I soon realize I’m over-dressed for our meeting in black dress pants, three-inch black heels, and a dressy cardigan. Amber, on the other hand, is dressed pretty casual in purplish pink yoga leggings, white running shoes, and a grey pullover with the words “Minnesota Teen Challenge” placed on the upper right corner of the shirt. Her brownish blonde curls hang down her back and when I finally look at her head on the first thing I notice is her nose ring. It’s pierced on her left nostril and throughout our conversation, she glides her hand up to it to check that it’s still there. I’m surprised at Amber’s appearance, not because I expected her to dress up more, but because she looks normal.
She doesn’t look like a former crank addict who spent time in jail twice. She’s attentive, well-spoken, confident, and open to all questions I have prepared for her. She’s been sober for nine years after battling a 14-year addiction to crank. Our interview doesn’t last long. As a self-proclaimed “busybody,” she’s only able to spend less than a half hour with me, but honestly the barely 30 minutes together is enough.
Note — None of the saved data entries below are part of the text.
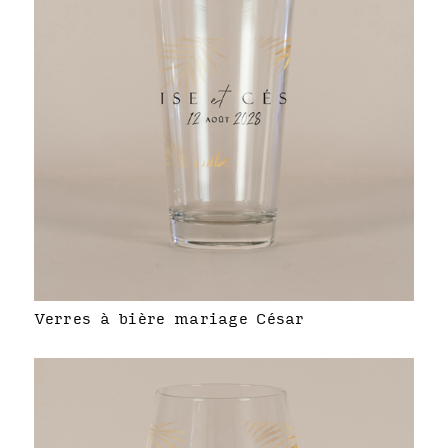
Verres à bière mariage César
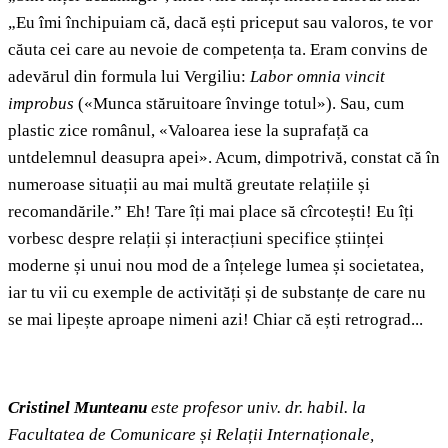
„Eu îmi închipuiam că, dacă ești priceput sau valoros, te vor
căuta cei care au nevoie de competența ta. Eram convins de
adevărul din formula lui Vergiliu:
Labor omnia vincit
improbus
(«Munca stăruitoare învinge totul»). Sau, cum
plastic zice românul, «Valoarea iese la suprafață ca
untdelemnul deasupra apei». Acum, dimpotrivă, constat că în
numeroase situații au mai multă greutate relațiile și
recomandările.” Eh! Tare îți mai place să cîrcotești! Eu îți
vorbesc despre relații și interacțiuni specifice științei
moderne și unui nou mod de a înțelege lumea și societatea,
iar tu vii cu exemple de activități și de substanțe de care nu
se mai lipește aproape nimeni azi! Chiar că ești retrograd...
Cristinel Munteanu
este profesor univ. dr. habil. la
Facultatea de Comunicare și Relații Internaționale,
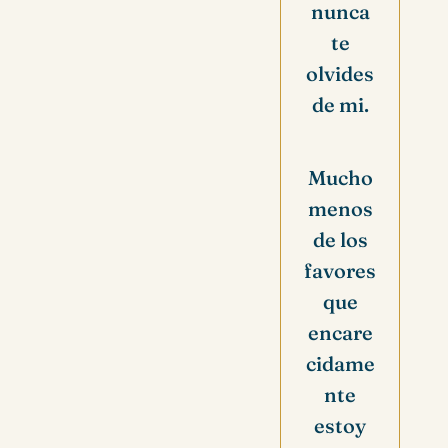
nunca
te
olvides
de mi.
Mucho
menos
de los
favores
que
encare
cidame
nte
estoy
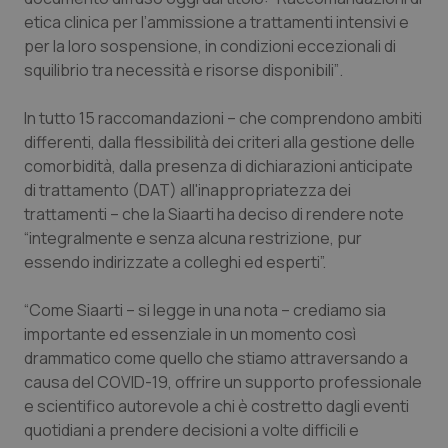
Valle D’Aosta
Oncodermatologia
etica clinica per l’ammissione a trattamenti intensivi e
per la loro sospensione, in condizioni eccezionali di
Veneto
Oncoematologia
squilibrio tra necessità e risorse disponibili”
.
Oncologia & Nutrizione
In tutto 15 raccomandazioni – che comprendono ambiti
differenti, dalla flessibilità dei criteri alla gestione delle
Psoriasi & pelle
comorbidità, dalla presenza di dichiarazioni anticipate
di trattamento (DAT) all'inappropriatezza dei
Quotidiano Cardiologia
trattamenti – che la Siaarti ha deciso di rendere note
“integralmente e senza alcuna restrizione, pur
essendo indirizzate a colleghi ed esperti”.
Quotidiano Chirurgia
“Come Siaarti – si legge in una nota – crediamo sia
Quotidiano Oncologia
importante ed essenziale in un momento così
drammatico come quello che stiamo attraversando a
Quotidiano Pediatria
causa del COVID-19, offrire un supporto professionale
e scientifico autorevole a chi è costretto dagli eventi
Rene & patologie urogenitali
quotidiani a prendere decisioni a volte difficili e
Born in St. Paul, Minnesota to Greg and Linda Faulkner, Amber can’t quite remember the order her and her siblings were born in, but she’s sure she’s “somewhere in the middle.” Her nor her siblings needed for anything growing up as her father owned his own roofing business, “He’d start work early in the morning and stay out until late. We had everything we ever wanted.”
Although she was raised in a “good home” and knew her parents loved her, Amber points out there was a lack of expressed affection from her parents, “There wasn’t this ‘hug me, hold me, kiss me,’ type of nurturing that kids usually want and long for.” The family didn’t move around a lot, but after a move back to Minnesota from Colorado when she was 14 is when Amber says she started hanging with the wrong crowd.
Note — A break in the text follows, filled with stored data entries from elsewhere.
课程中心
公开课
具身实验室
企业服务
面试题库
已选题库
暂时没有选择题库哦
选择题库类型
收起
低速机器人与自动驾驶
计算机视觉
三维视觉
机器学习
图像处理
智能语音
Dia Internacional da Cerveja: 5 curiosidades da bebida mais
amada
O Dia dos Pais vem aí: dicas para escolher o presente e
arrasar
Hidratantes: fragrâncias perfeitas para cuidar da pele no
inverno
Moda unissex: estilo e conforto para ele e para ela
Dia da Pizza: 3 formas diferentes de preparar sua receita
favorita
Despite having her first child, Kyle, a few months before turning 17, she never felt discouraged about her future. In fact, she says she used her son as a catapult into wanting to do better. “I was a good mom. I went to a different school to get my GED by the time I was 18 years old and then I had my second child when I was 19.” Amber second child, Alexis, came shortly after Amber got her GED.
Alexis’ father, Cory, and Amber’s sister introduced her to what was then called “crank” the night before Easter in 1995. “I’m like ‘well what does that do?’” Amber said, “And my sister’s like ‘oh, it’ll make you feel like you can get everything done, you’ll be full of energy.’”
After trying the crank that night Amber says she wasn’t hooked immediately, but soon the use would go from being a weekend deal to consuming her life, “The weekend turned into a Monday and a Monday turns into a Tuesday and the next thing you know I’m full blown using and that was my main focus.”
That night would begin Amber's 14-year cycle that included her parents taking her kids, her house being raided, abusive relationships, two stints in jail, and bouncing from treatment centers to treatment centers.
Amber said her biggest regret from that time was failing to connect the dots and see that there was a problem sooner, “Addiction is a selfish thing and its self-seeking and people that are using drugs are only looking to self-satisfy whatever is going on inside of them. I couldn’t see that my actions were affecting them.”
Amber says a long-term, impatient, faith-based treatment program at the Minnesota Adult and Teen Challenge center is what helped her. “I invested over two years into my recovery,” Amber said. “I knew whatever I was doing before wasn’t working, so I had to stick with it.”